Task statement: Write out, with no changes, every line starting at the one that contains "Identify the location of Repository." and ending at the last line of the data below. Leave pictures out.

(Dataset entries)
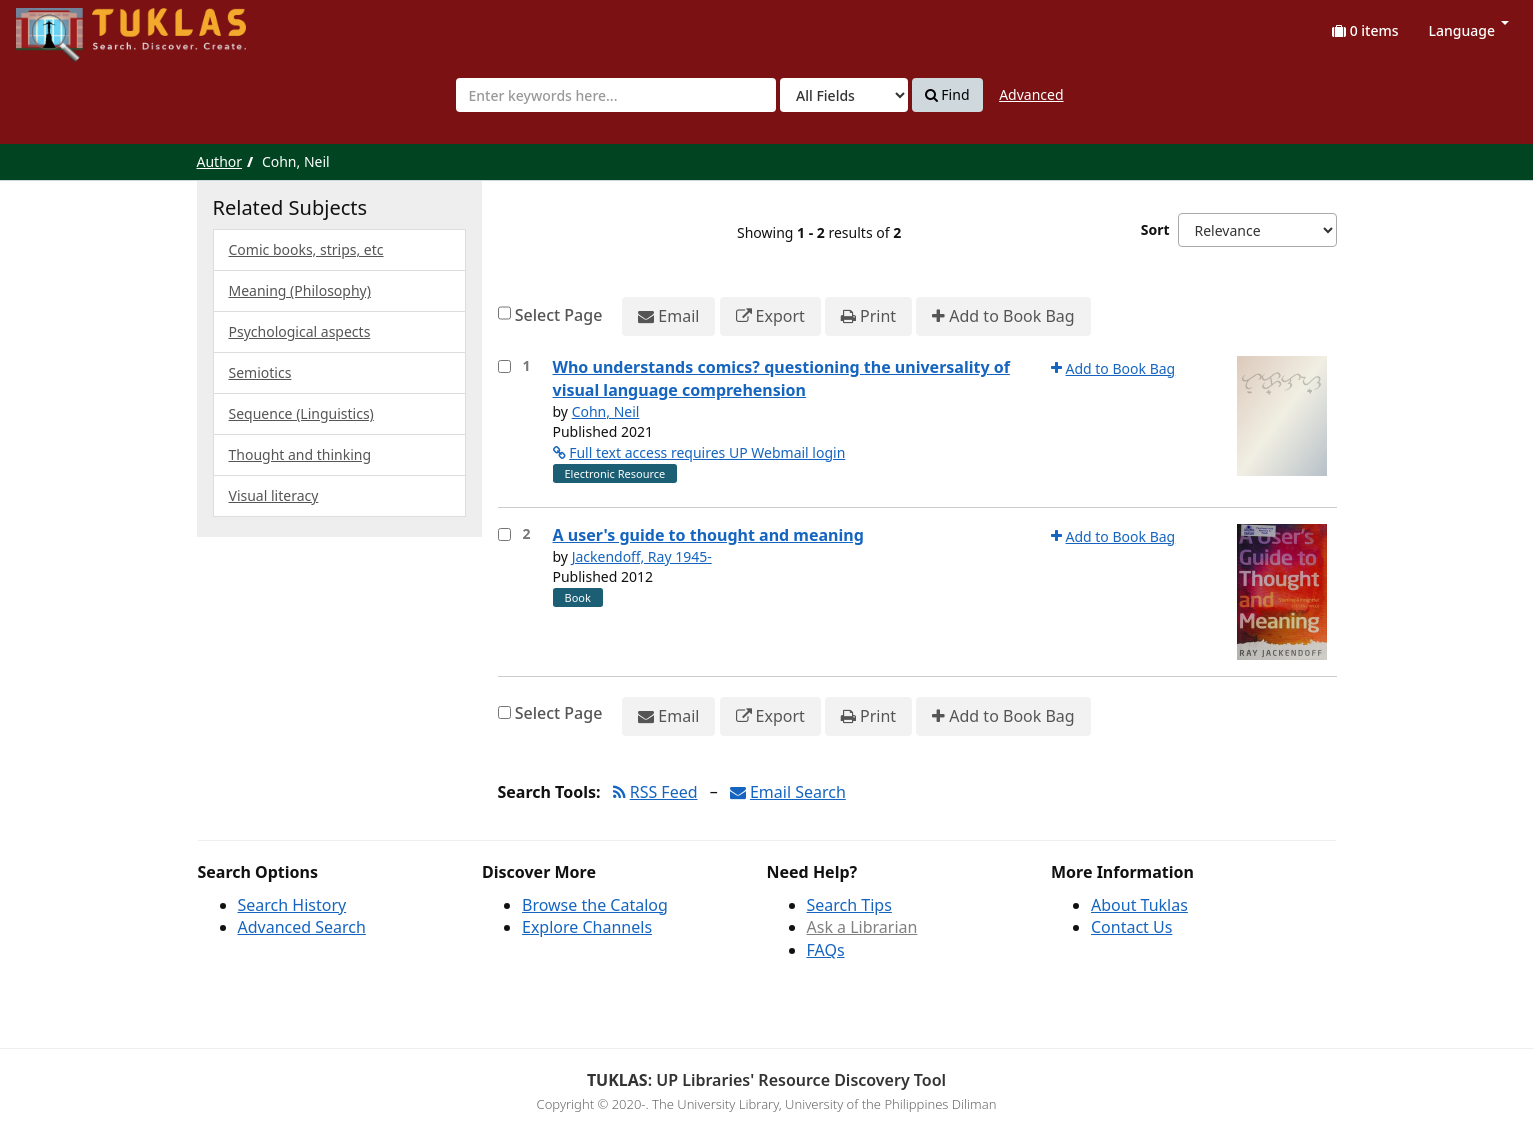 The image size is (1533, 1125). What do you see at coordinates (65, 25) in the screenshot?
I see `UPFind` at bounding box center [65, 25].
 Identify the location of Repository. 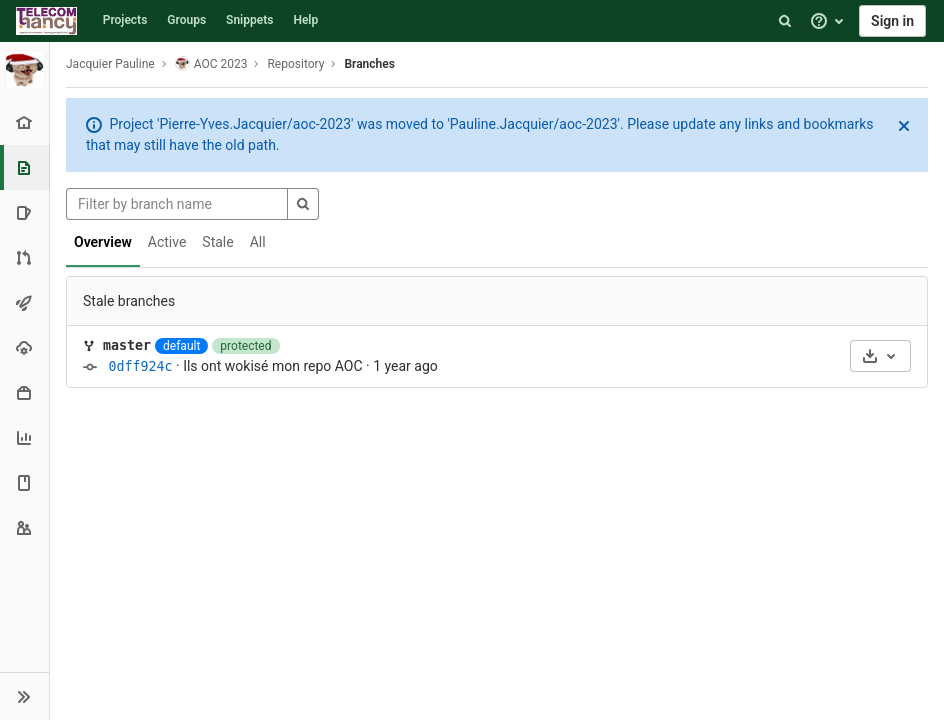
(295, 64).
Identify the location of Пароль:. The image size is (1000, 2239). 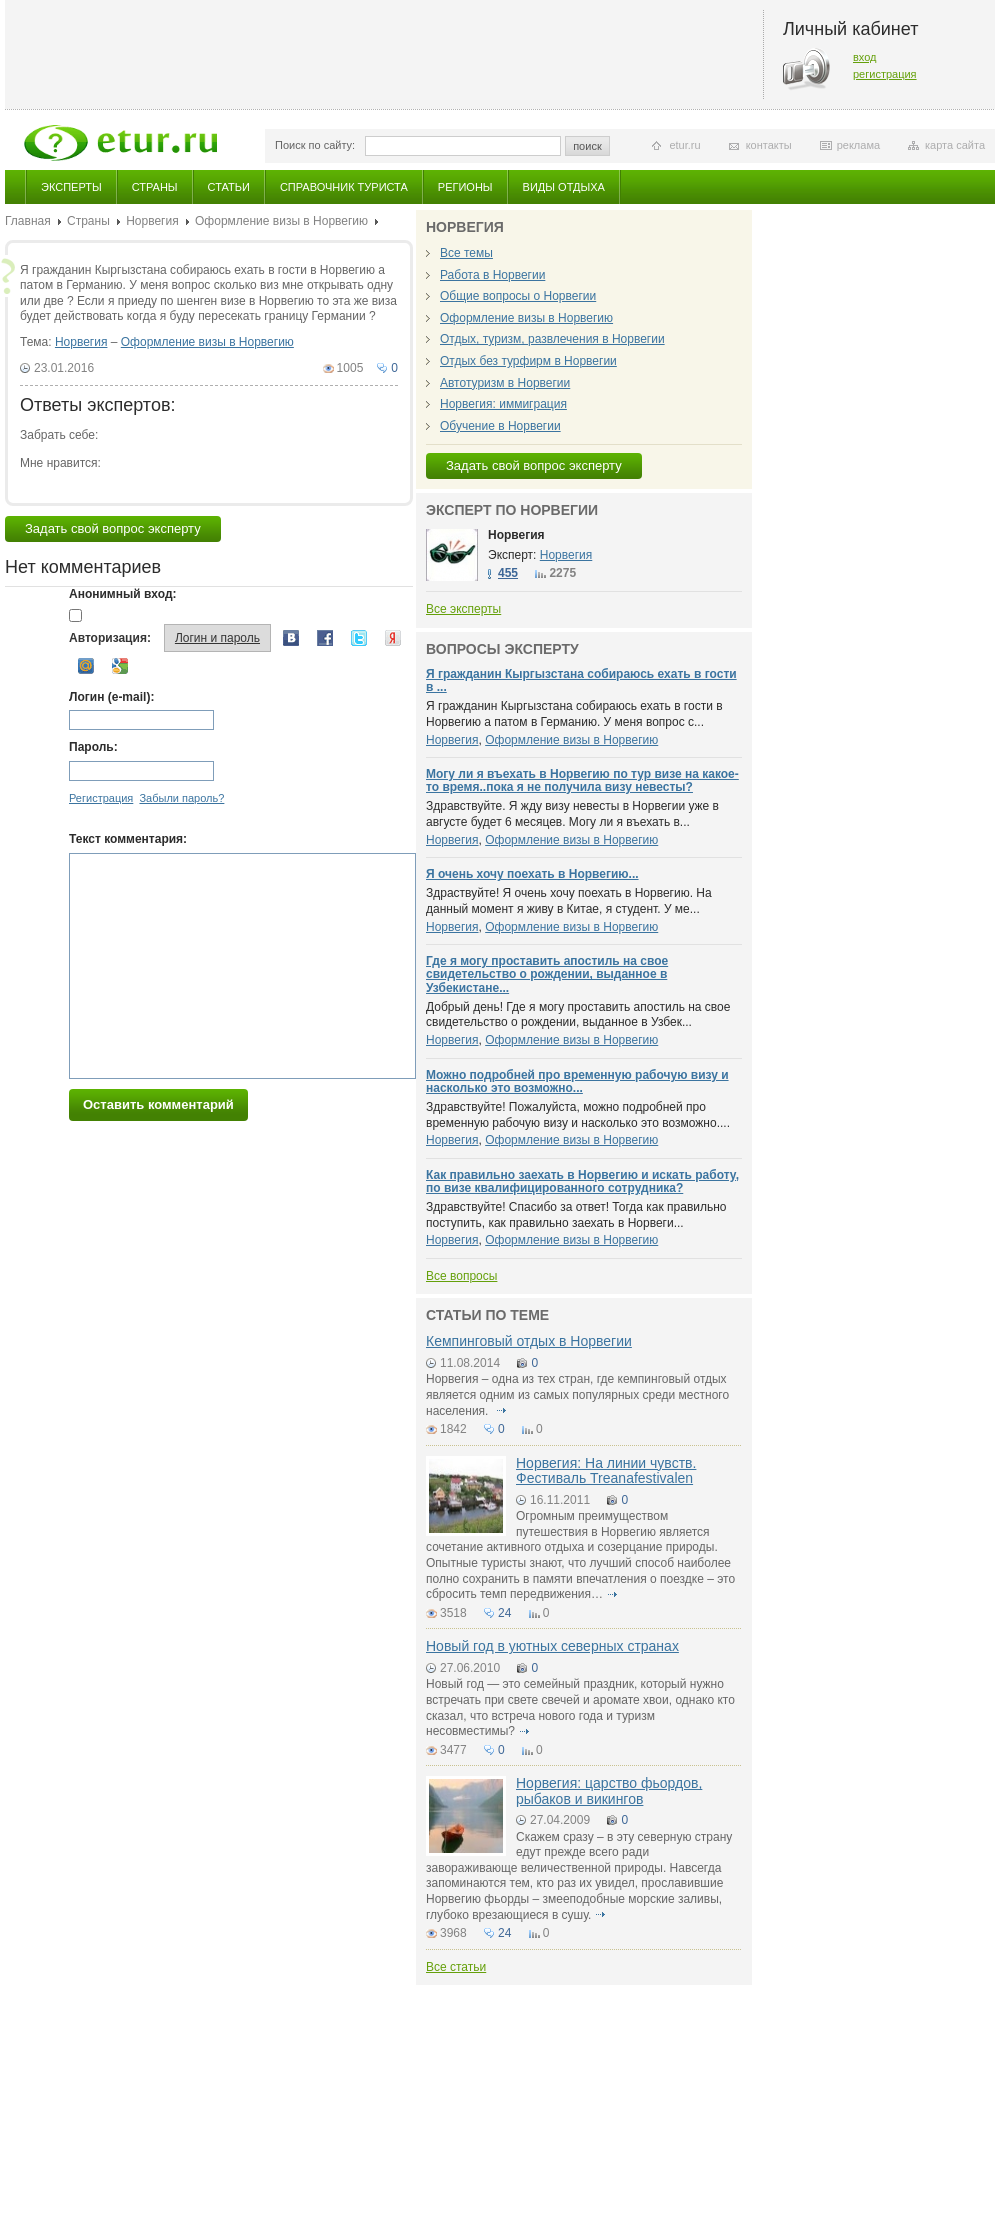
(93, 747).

The answer:
 Identify the location of Repository. 
(295, 64).
Identify the location of Пароль:. The image size is (1000, 2239). 
(93, 747).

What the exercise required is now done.